日本(沖縄)、フィリピン(マニラ)、インドネシア(ジャカルタ)で共同開催中のバスケットボールの世界一決定戦「FIBA バスケットボール ワールドカップ 2023」(バスケW杯)で、「アカツキジャパン」こと日本代表が、格上フィンランド代表を相手に、W杯で17年ぶりとなる歴史的勝利を挙げた。8月29日、初の1次リーグ突破をかけ、世界ランク3位の強豪、豪州代表との一戦に臨む。通算19回目となる今大会では、モルテン(広島市)が手掛けたボールが公式試合球に採用されており、日本のスポーツメーカーを代表してピッチ上で大会を支えている。
モルテンは、大会主催団体FIBA(国際バスケットボール連盟)と、W杯公式球を共同開発。4月29日に海外で、5月1日に国内でそれぞれ販売を始めた。価格は1万6830円。
ボールデザインのコンセプトは「The Passions wave」(情熱の波)とした。FIBA史上初の3カ国共催となることから「かつてないほど、多くの人々がバスケットボールに熱狂し、胸を高鳴らせ、心の距離を縮める。バスケットボールへの情熱が一つの鼓動となり、波のように世界中に広がっていく様子を、ハートと波のエレメントで表現している」。モルテンはデザインについてこう説明している。一部に金箔を使用し、試合球デザインを引き立たせる工夫も施しているという。
表皮には同社の従来品とは異なる加工を施し、汗による滑りの抑制を実現している。ボールの企業ロゴ部分に対しても、従来の印刷方法よりも印刷部が滑りにくい「焼印印刷」を採用。印刷面積も約25%小さくし、滑りを抑制するなど選手のプレーの妨げにならない配慮を見せている。
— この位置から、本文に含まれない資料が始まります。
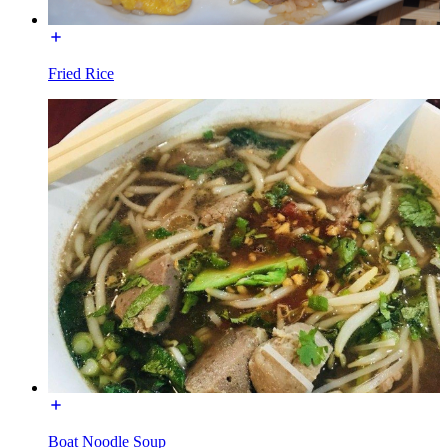
Fried Rice
Boat Noodle Soup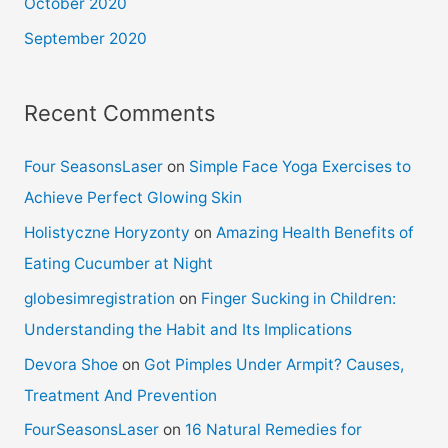
October 2020
September 2020
Recent Comments
Four SeasonsLaser
on
Simple Face Yoga Exercises to
Achieve Perfect Glowing Skin
Holistyczne Horyzonty
on
Amazing Health Benefits of
Eating Cucumber at Night
globesimregistration
on
Finger Sucking in Children:
Understanding the Habit and Its Implications
Devora Shoe
on
Got Pimples Under Armpit? Causes,
Treatment And Prevention
FourSeasonsLaser
on
16 Natural Remedies for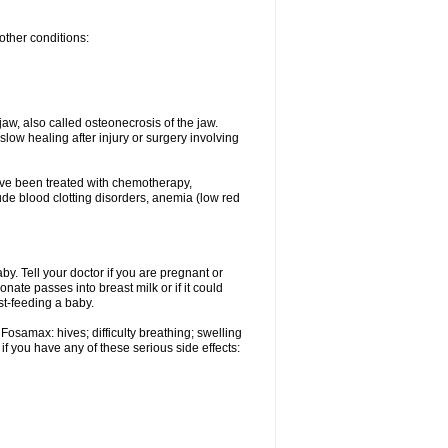
other conditions:
w, also called osteonecrosis of the jaw.
low healing after injury or surgery involving
ave been treated with chemotherapy,
lude blood clotting disorders, anemia (low red
. Tell your doctor if you are pregnant or
ate passes into breast milk or if it could
st-feeding a baby.
Fosamax: hives; difficulty breathing; swelling
if you have any of these serious side effects:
内部構造では、発泡ゴム層を従来品比で約35%増やし、新技術「EVA フォーム」を採用。 これにより、より良いやわらかさを実現し、グリップ性能も向上させたという。いずれも日本国内で猛暑が続く中、高温多湿の沖縄開催に加え、屋内スポーツである競技特性を考慮した仕様となっている。